PROBLEM DESCRIPTION -> If the records include pictures, omit them and set down everything else verbatim.

RECORDED DATA ->
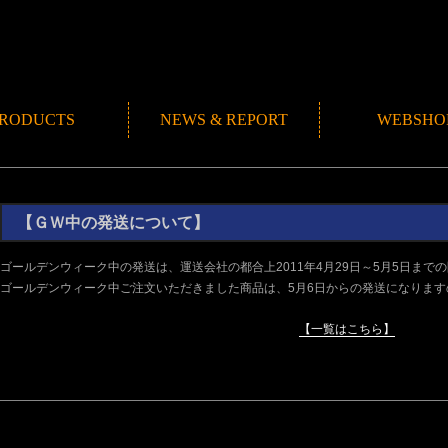
RODUCTS
NEWS & REPORT
WEBSHO
NEWS
ROMANMADE CH
REPORT
BLOG
【ＧＷ中の発送について】
ゴールデンウィーク中の発送は、運送会社の都合上2011年4月29日～5月5日まで
ゴールデンウィーク中ご注文いただきました商品は、5月6日からの発送になりま
【一覧はこちら】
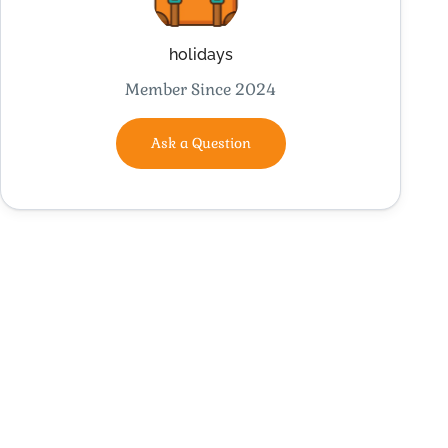
holidays
Member Since 2024
Ask a Question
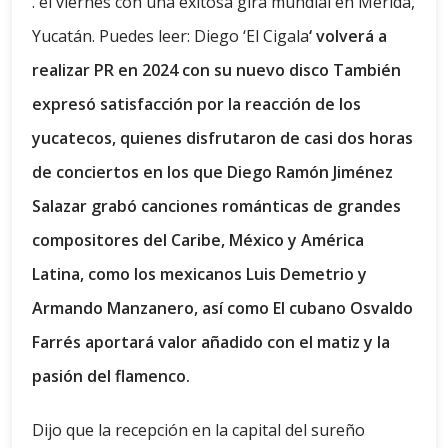
. el viernes con una exitosa gira mundial en Mérida,
Yucatán. Puedes leer: Diego ‘El Cigala
‘ volverá a
realizar PR en 2024 con su nuevo disco También
expresó satisfacción por la reacción de los
yucatecos, quienes disfrutaron de casi dos horas
de conciertos en los que Diego Ramón Jiménez
Salazar grabó canciones románticas de grandes
compositores del Caribe, México y América
Latina, como los mexicanos Luis Demetrio y
Armando Manzanero, así como El cubano Osvaldo
Farrés aportará valor añadido con el matiz y la
pasión del flamenco.
Dijo que la recepción en la capital del sureño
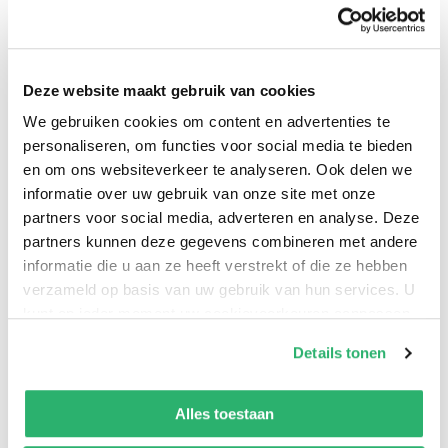
www.praktijkgerichtkwantitatiefonderzoek.nl • extra
praktijkcases met uitwerkingen; • onderzoeksformats; •
KODANI-handleiding; • en powerpointpresentaties.
Deze website maakt gebruik van cookies
Praktijkgericht kwantitatief onderzoek past goed
We gebruiken cookies om content en advertenties te
binnen uiteenlopende opleidingen waar onderzoek een
personaliseren, om functies voor social media te bieden
rol speelt, zoals Accountancy, Bedrijfseconomie,
en om ons websiteverkeer te analyseren. Ook delen we
Bedrijfskunde MER, Communicatie, Bouwkunde,
informatie over uw gebruik van onze site met onze
partners voor social media, adverteren en analyse. Deze
Logistiek en Economie en Industrieel Ontwerp en
partners kunnen deze gegevens combineren met andere
Vormgeving. DOCENTENVERSIE Praktijkgericht
informatie die u aan ze heeft verstrekt of die ze hebben
kwantitatief onderzoek Praktisch handboek voor
verzameld op basis van uw gebruik van hun services. U
kwantitatief onderzoek Hans Doorewaard en Brian
kunt op ieder moment uw cookievoorkeuren aanpassen
Tjemkes Maart 2019 | ISBN 9789024401642 | blz. 176 |
op onze
cookiebeleid pagina
.
Details tonen
€ 34,50 Praktijkgericht kwantitatief onderzoek leert
We werken samen met
13 derden
die uw gegevens
studenten een steekhoudend onderzoek uit te voeren
kunnen ontvangen en verwerken.
Alles toestaan
op basis van data. Dat gebeurt aan de hand van
heldere stappen: Hoe zet je een kwantitatief onderzoek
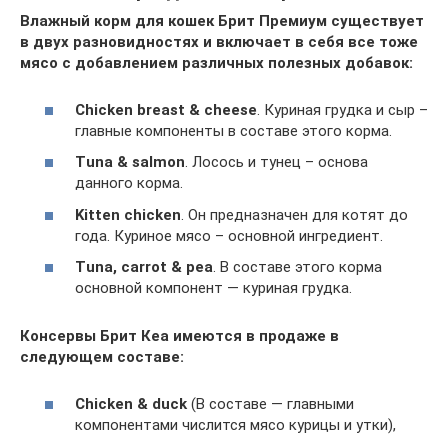
Влажный корм для кошек Брит Премиум существует
в двух разновидностях и включает в себя все тоже
мясо с добавлением различных полезных добавок:
Chicken
breast
&
cheese
. Куриная грудка и сыр –
главные компоненты в составе этого корма.
Tuna & salmon
. Лосось и тунец – основа
данного корма.
Kitten chicken
. Он предназначен для котят до
года. Куриное мясо – основной ингредиент.
Tuna, carrot & pea
. В составе этого корма
основной компонент — куриная грудка.
Консервы Брит Кеа имеются в продаже в
следующем составе:
Chicken & duck
(В составе — главными
компонентами числится мясо курицы и утки),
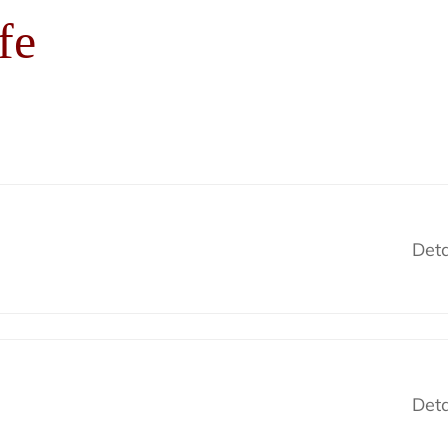
fe
Deta
Deta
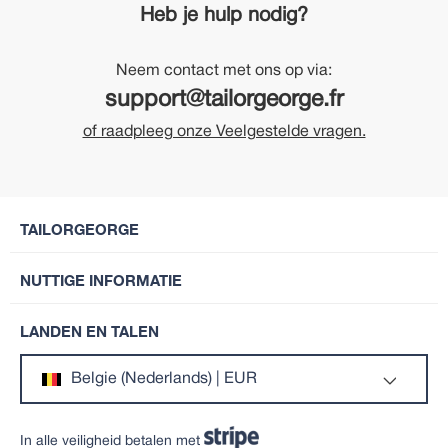
Heb je hulp nodig?
Neem contact met ons op via:
support@tailorgeorge.fr
of raadpleeg onze Veelgestelde vragen.
TAILORGEORGE
NUTTIGE INFORMATIE
LANDEN EN TALEN
Belgie (Nederlands) | EUR
In alle veiligheid betalen met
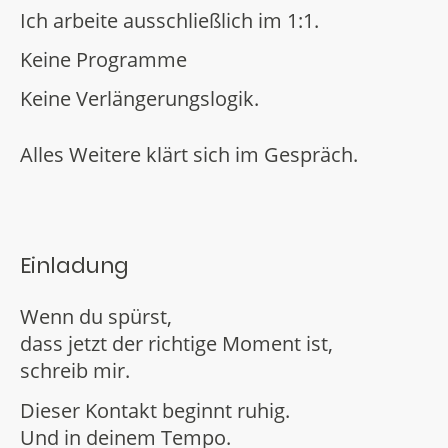
Ich arbeite ausschließlich im 1:1.
Keine Programme
Keine Verlängerungslogik.
Alles Weitere klärt sich im Gespräch.
Einladung
Wenn du spürst,
dass jetzt der richtige Moment ist,
schreib mir.
Dieser Kontakt beginnt ruhig.
Und in deinem Tempo.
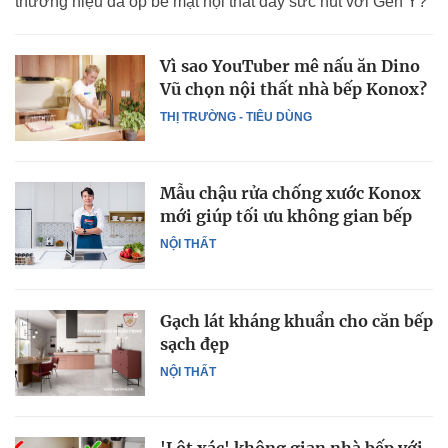
thương hiệu đá ốp bề mặt nội thất đầy sức hút với Gen Y?
Vì sao YouTuber mê nấu ăn Dino
Vũ chọn nội thất nhà bếp Konox?
THỊ TRƯỜNG - TIÊU DÙNG
Mẫu chậu rửa chống xước Konox
mới giúp tối ưu không gian bếp
NỘI THẤT
Gạch lát kháng khuẩn cho căn bếp
sạch đẹp
NỘI THẤT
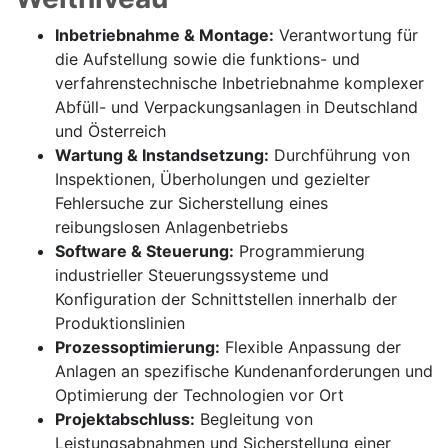
Inbetriebnahme & Montage:
Verantwortung für
die Aufstellung sowie die funktions- und
verfahrenstechnische Inbetriebnahme komplexer
Abfüll- und Verpackungsanlagen in Deutschland
und Österreich
Wartung & Instandsetzung:
Durchführung von
Inspektionen, Überholungen und gezielter
Fehlersuche zur Sicherstellung eines
reibungslosen Anlagenbetriebs
Software & Steuerung:
Programmierung
industrieller Steuerungssysteme und
Konfiguration der Schnittstellen innerhalb der
Produktionslinien
Prozessoptimierung:
Flexible Anpassung der
Anlagen an spezifische Kundenanforderungen und
Optimierung der Technologien vor Ort
Projektabschluss:
Begleitung von
Leistungsabnahmen und Sicherstellung einer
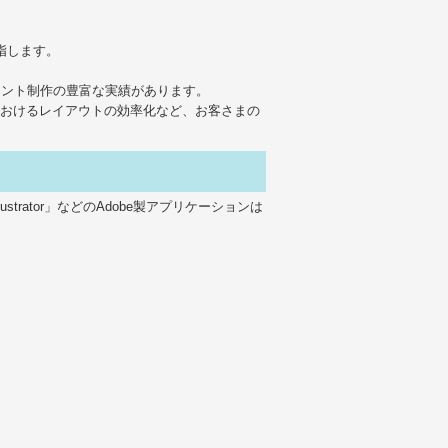
を指します。
メント制作の豊富な実績があります。
トにおけるレイアウトの効率化など、お客さまの
lustrator」などのAdobe製アプリケーションは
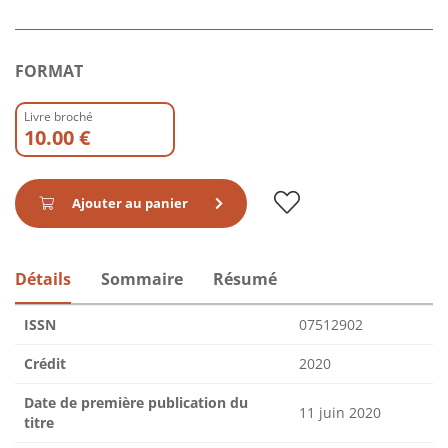
FORMAT
Livre broché
10.00 €
Ajouter au panier
Détails
Sommaire
Résumé
ISSN
07512902
Crédit
2020
Date de première publication du
11 juin 2020
titre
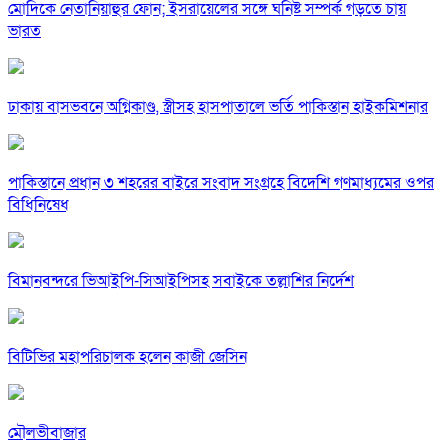
মোদিকে নেতানিয়াহুর ফোন; ইসরায়েলের সঙ্গে ঘনিষ্ট সম্পর্ক গড়তে চায়
ভারত
ঢাকায় বাসভবনে অগ্নিকাণ্ড, স্ত্রীসহ হাসপাতালে ভর্তি পাকিস্তান হাইকমিশনার
পাকিস্তানে প্রধান ৩ শহরের বাইরে সংবাদ সংগ্রহে বিদেশি গণমাধ্যমের ওপর
বিধিনিষেধ
বিমানবন্দরে ভিআইপি-সিআইপিসহ সবাইকে তল্লাশির নির্দেশ
বিটিভির মহাপরিচালক হলেন কাজী জেসিন
মৌলভীবাজার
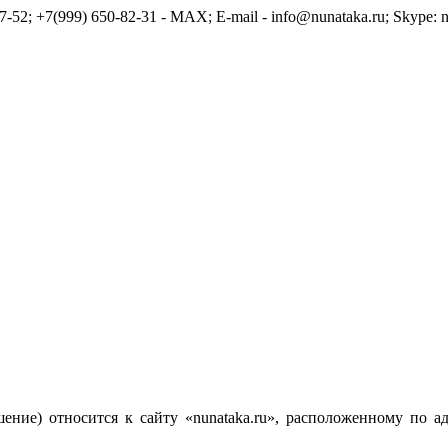
7-52; +7(999) 650-82-31 - MAX; E-mail - info@nunataka.ru; Skype: n
ние) относится к сайту «nunataka.ru», расположенному по адрес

RESULT OF THIS TASK ->
RODUCTS
NEWS & REPORT
WEBSHO
NEWS
ROMANMADE CH
REPORT
BLOG
【ＧＷ中の発送について】
ゴールデンウィーク中の発送は、運送会社の都合上2011年4月29日～5月5日まで
ゴールデンウィーク中ご注文いただきました商品は、5月6日からの発送になりま
【一覧はこちら】
holidays
Member Since 2024
Ask a Question
. el viernes con una exitosa gira mundial en Mérida,
Yucatán. Puedes leer: Diego ‘El Cigala
‘ volverá a
realizar PR en 2024 con su nuevo disco También
expresó satisfacción por la reacción de los
yucatecos, quienes disfrutaron de casi dos horas
de conciertos en los que Diego Ramón Jiménez
Salazar grabó canciones románticas de grandes
compositores del Caribe, México y América
Latina, como los mexicanos Luis Demetrio y
Armando Manzanero, así como El cubano Osvaldo
Farrés aportará valor añadido con el matiz y la
pasión del flamenco.
Dijo que la recepción en la capital del sureño
www.praktijkgerichtkwantitatiefonderzoek.nl • extra
praktijkcases met uitwerkingen; • onderzoeksformats; •
KODANI-handleiding; • en powerpointpresentaties.
Deze website maakt gebruik van cookies
Praktijkgericht kwantitatief onderzoek past goed
We gebruiken cookies om content en advertenties te
binnen uiteenlopende opleidingen waar onderzoek een
personaliseren, om functies voor social media te bieden
rol speelt, zoals Accountancy, Bedrijfseconomie,
en om ons websiteverkeer te analyseren. Ook delen we
Bedrijfskunde MER, Communicatie, Bouwkunde,
informatie over uw gebruik van onze site met onze
partners voor social media, adverteren en analyse. Deze
Logistiek en Economie en Industrieel Ontwerp en
partners kunnen deze gegevens combineren met andere
Vormgeving. DOCENTENVERSIE Praktijkgericht
informatie die u aan ze heeft verstrekt of die ze hebben
kwantitatief onderzoek Praktisch handboek voor
verzameld op basis van uw gebruik van hun services. U
kwantitatief onderzoek Hans Doorewaard en Brian
kunt op ieder moment uw cookievoorkeuren aanpassen
Tjemkes Maart 2019 | ISBN 9789024401642 | blz. 176 |
op onze
cookiebeleid pagina
.
Details tonen
€ 34,50 Praktijkgericht kwantitatief onderzoek leert
We werken samen met
13 derden
die uw gegevens
studenten een steekhoudend onderzoek uit te voeren
kunnen ontvangen en verwerken.
Alles toestaan
op basis van data. Dat gebeurt aan de hand van
heldere stappen: Hoe zet je een kwantitatief onderzoek
Влажный корм для кошек Брит Премиум существует
в двух разновидностях и включает в себя все тоже
мясо с добавлением различных полезных добавок:
Chicken
breast
&
cheese
. Куриная грудка и сыр –
главные компоненты в составе этого корма.
Tuna & salmon
. Лосось и тунец – основа
данного корма.
Kitten chicken
. Он предназначен для котят до
года. Куриное мясо – основной ингредиент.
Tuna, carrot & pea
. В составе этого корма
основной компонент — куриная грудка.
Консервы Брит Кеа имеются в продаже в
следующем составе:
Chicken & duck
(В составе — главными
компонентами числится мясо курицы и утки),
fe
Deta
Deta
Heb je hulp nodig?
Neem contact met ons op via:
support@tailorgeorge.fr
of raadpleeg onze Veelgestelde vragen.
TAILORGEORGE
NUTTIGE INFORMATIE
LANDEN EN TALEN
Belgie (Nederlands) | EUR
In alle veiligheid betalen met
Ich arbeite ausschließlich im 1:1.
Keine Programme
Keine Verlängerungslogik.
Alles Weitere klärt sich im Gespräch.
Einladung
Wenn du spürst,
dass jetzt der richtige Moment ist,
schreib mir.
Dieser Kontakt beginnt ruhig.
Und in deinem Tempo.
thương hiệu đá ốp bề mặt nội thất đầy sức hút với Gen Y?
Vì sao YouTuber mê nấu ăn Dino
Vũ chọn nội thất nhà bếp Konox?
THỊ TRƯỜNG - TIÊU DÙNG
Mẫu chậu rửa chống xước Konox
mới giúp tối ưu không gian bếp
NỘI THẤT
Gạch lát kháng khuẩn cho căn bếp
sạch đẹp
NỘI THẤT
Inbetriebnahme & Montage:
Verantwortung für
die Aufstellung sowie die funktions- und
verfahrenstechnische Inbetriebnahme komplexer
Abfüll- und Verpackungsanlagen in Deutschland
und Österreich
Wartung & Instandsetzung:
Durchführung von
Inspektionen, Überholungen und gezielter
Fehlersuche zur Sicherstellung eines
reibungslosen Anlagenbetriebs
Software & Steuerung:
Programmierung
industrieller Steuerungssysteme und
Konfiguration der Schnittstellen innerhalb der
Produktionslinien
Prozessoptimierung:
Flexible Anpassung der
Anlagen an spezifische Kundenanforderungen und
Optimierung der Technologien vor Ort
Projektabschluss:
Begleitung von
Leistungsabnahmen und Sicherstellung einer
を指します。
メント制作の豊富な実績があります。
トにおけるレイアウトの効率化など、お客さまの
lustrator」などのAdobe製アプリケーションは
FORMAT
Livre broché
10.00 €
Ajouter au panier
Détails
Sommaire
Résumé
ISSN
07512902
Crédit
2020
Date de première publication du
11 juin 2020
titre
মোদিকে নেতানিয়াহুর ফোন; ইসরায়েলের সঙ্গে ঘনিষ্ট সম্পর্ক গড়তে চায়
ভারত
ঢাকায় বাসভবনে অগ্নিকাণ্ড, স্ত্রীসহ হাসপাতালে ভর্তি পাকিস্তান হাইকমিশনার
পাকিস্তানে প্রধান ৩ শহরের বাইরে সংবাদ সংগ্রহে বিদেশি গণমাধ্যমের ওপর
বিধিনিষেধ
বিমানবন্দরে ভিআইপি-সিআইপিসহ সবাইকে তল্লাশির নির্দেশ
বিটিভির মহাপরিচালক হলেন কাজী জেসিন
মৌলভীবাজার
7-52; +7(999) 650-82-31 - MAX; E-mail - info@nunataka.ru; Skype: n
ние) относится к сайту «nunataka.ru», расположенному по адрес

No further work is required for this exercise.